--- DATA EXTRACT Enclosed Below ---

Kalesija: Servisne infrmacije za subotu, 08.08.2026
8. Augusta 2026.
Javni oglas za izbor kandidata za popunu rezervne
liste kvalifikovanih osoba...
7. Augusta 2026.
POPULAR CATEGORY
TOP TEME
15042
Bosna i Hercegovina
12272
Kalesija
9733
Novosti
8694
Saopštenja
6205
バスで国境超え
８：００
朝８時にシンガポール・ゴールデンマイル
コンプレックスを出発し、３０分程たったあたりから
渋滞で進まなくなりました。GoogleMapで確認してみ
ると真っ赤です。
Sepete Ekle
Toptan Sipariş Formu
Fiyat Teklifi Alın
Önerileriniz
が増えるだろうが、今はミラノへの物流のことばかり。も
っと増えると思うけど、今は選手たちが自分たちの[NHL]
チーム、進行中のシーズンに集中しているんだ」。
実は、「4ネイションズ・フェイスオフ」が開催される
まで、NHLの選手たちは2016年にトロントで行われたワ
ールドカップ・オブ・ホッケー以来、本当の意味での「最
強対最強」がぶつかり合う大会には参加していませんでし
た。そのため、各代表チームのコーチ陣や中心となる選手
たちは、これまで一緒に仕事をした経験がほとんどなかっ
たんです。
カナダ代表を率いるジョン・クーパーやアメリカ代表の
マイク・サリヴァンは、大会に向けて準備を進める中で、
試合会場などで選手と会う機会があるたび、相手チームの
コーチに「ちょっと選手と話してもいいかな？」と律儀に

--- End of Enclosed DATA EXTRACT ---

PROMPT: An exact copy of every entry is what is needed here.

ANSWER:
Kalesija: Servisne infrmacije za subotu, 08.08.2026
8. Augusta 2026.
Javni oglas za izbor kandidata za popunu rezervne
liste kvalifikovanih osoba...
7. Augusta 2026.
POPULAR CATEGORY
TOP TEME
15042
Bosna i Hercegovina
12272
Kalesija
9733
Novosti
8694
Saopštenja
6205
バスで国境超え
８：００
朝８時にシンガポール・ゴールデンマイル
コンプレックスを出発し、３０分程たったあたりから
渋滞で進まなくなりました。GoogleMapで確認してみ
ると真っ赤です。
Sepete Ekle
Toptan Sipariş Formu
Fiyat Teklifi Alın
Önerileriniz
が増えるだろうが、今はミラノへの物流のことばかり。も
っと増えると思うけど、今は選手たちが自分たちの[NHL]
チーム、進行中のシーズンに集中しているんだ」。
実は、「4ネイションズ・フェイスオフ」が開催される
まで、NHLの選手たちは2016年にトロントで行われたワ
ールドカップ・オブ・ホッケー以来、本当の意味での「最
強対最強」がぶつかり合う大会には参加していませんでし
た。そのため、各代表チームのコーチ陣や中心となる選手
たちは、これまで一緒に仕事をした経験がほとんどなかっ
たんです。
カナダ代表を率いるジョン・クーパーやアメリカ代表の
マイク・サリヴァンは、大会に向けて準備を進める中で、
試合会場などで選手と会う機会があるたび、相手チームの
コーチに「ちょっと選手と話してもいいかな？」と律儀に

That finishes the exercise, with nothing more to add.